School History

  • Mary Austin Holley (1784-1846), was born in New Haven, Connecticut, on October 30, 1784. During her life, she became an accomplished author and teacher.
     
    Mrs. Holley moved to Louisiana and became a teacher after her husband died in 1829. Once her cousin, Stephen F. Austin was settled in Texas, she communicated with him concerning the possibility of gathering her family around her in Texas.
     
    Stephen F. Austin made arrangements to reserve land for her on Galveston Bay, and in October 1831 she visited the Austin colony. As a result she wrote Texas: Observations, Historical, Geographical, and Descriptive, in a Series of Letters Written during a Visit to Austin's Colony, with a View to a Permanent Settlement in That Country in the Autumn of 1831, which was published in Baltimore in 1833. During her first Texas visit she also planned a book to be called "Travels in Texas" and composed a "Brazos Boat Song," illustrated with a vignette of Bolivar House, which was her Texas residence.
     
    Back in Louisiana, Mary Holley continued her teaching, made plans for a future in Texas, and planned a biography of Stephen F. Austin. In May of 1835, she traveled back to Texas where she remained for a few months. Her manuscript diary of that trip, like her charming family letters, is a valuable picture of the Texas scene. She continued to give good publicity to Texas and to arouse sympathy for the colony during the period of the Texas Revolution. The ladies of Lexington met in her home to sew for volunteers for the Texas army.
     
    Her book Texas, a history, was at the press by May 1836 and on the market by November 1836. It was the first known history of Texas written in English. After its publication, Mrs. Holley began to work for Texas annexation. Despite her sorrow over the death of Stephen F. Austin, she traveled back to Galveston. During her trip, Mrs. Holley wrote letters to her daughter describing the changes made with the establishment of the Republic of Texas. On this trip she also made a number of pencil sketches of the Houston area, thus providing the earliest pictorial documentation of the first Capitol building, the homes of several prominent citizens, and the Long Row. She made a trip to the North in 1838-39, was back in Galveston in November 1840, and then for the third time returned to Lexington.

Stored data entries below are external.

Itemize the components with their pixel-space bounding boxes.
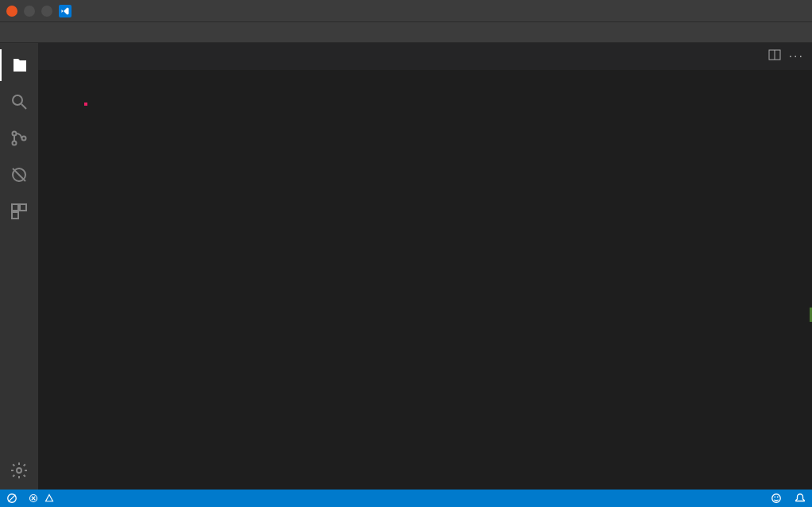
- svg-point-3: [13, 141, 17, 145]
- svg-point-19: [774, 496, 775, 497]
- status-remote-icon[interactable]: [6, 493, 17, 504]
- text-editor[interactable]: [38, 71, 812, 490]
- source-control-icon[interactable]: [0, 122, 38, 154]
- activity-bar: [0, 43, 38, 490]
- svg-point-20: [777, 496, 779, 497]
- split-editor-icon[interactable]: [768, 48, 781, 64]
- debug-icon[interactable]: [0, 159, 38, 191]
- selection-highlight-box: [84, 103, 87, 106]
- explorer-icon[interactable]: [0, 49, 38, 81]
- svg-point-4: [22, 137, 26, 141]
- tabbar-actions: ···: [760, 43, 812, 70]
- window-minimize-icon[interactable]: [24, 6, 35, 17]
- window-titlebar: [0, 0, 812, 22]
- svg-line-1: [21, 104, 26, 109]
- svg-line-14: [9, 495, 16, 502]
- menubar: [0, 22, 812, 43]
- window-maximize-icon[interactable]: [41, 6, 52, 17]
- status-problems[interactable]: [29, 493, 57, 503]
- svg-point-10: [17, 468, 21, 473]
- svg-rect-9: [12, 212, 18, 219]
- svg-point-2: [13, 132, 17, 136]
- vscode-icon: [59, 5, 72, 17]
- settings-gear-icon[interactable]: [0, 455, 38, 486]
- editor-group: ···: [38, 43, 812, 490]
- line-number-gutter: [38, 71, 78, 490]
- status-bar: [0, 490, 812, 507]
- status-feedback-icon[interactable]: [771, 493, 782, 504]
- tab-bar: ···: [38, 43, 812, 71]
- more-actions-icon[interactable]: ···: [789, 49, 804, 64]
- svg-rect-8: [20, 204, 26, 211]
- code-content[interactable]: [78, 71, 812, 490]
- svg-rect-7: [12, 204, 18, 211]
- search-icon[interactable]: [0, 86, 38, 118]
- svg-point-18: [772, 494, 781, 503]
- extensions-icon[interactable]: [0, 195, 38, 227]
- status-notifications-icon[interactable]: [795, 493, 806, 504]
- window-close-icon[interactable]: [6, 6, 17, 17]
- svg-point-0: [13, 95, 22, 105]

On her last Texas visit in 1843 she interviewed old settlers and secured material for a biography of Stephen F. Austin to go into a new edition of the History of Texas. In 1845 she decided to return to her teaching. She died of yellow fever on August 2, 1846, and was buried in the Donatien Augustine tomb in the St. Louis Cemetery at New Orleans. Her books and her long series of family letters are invaluable accounts of early Texas.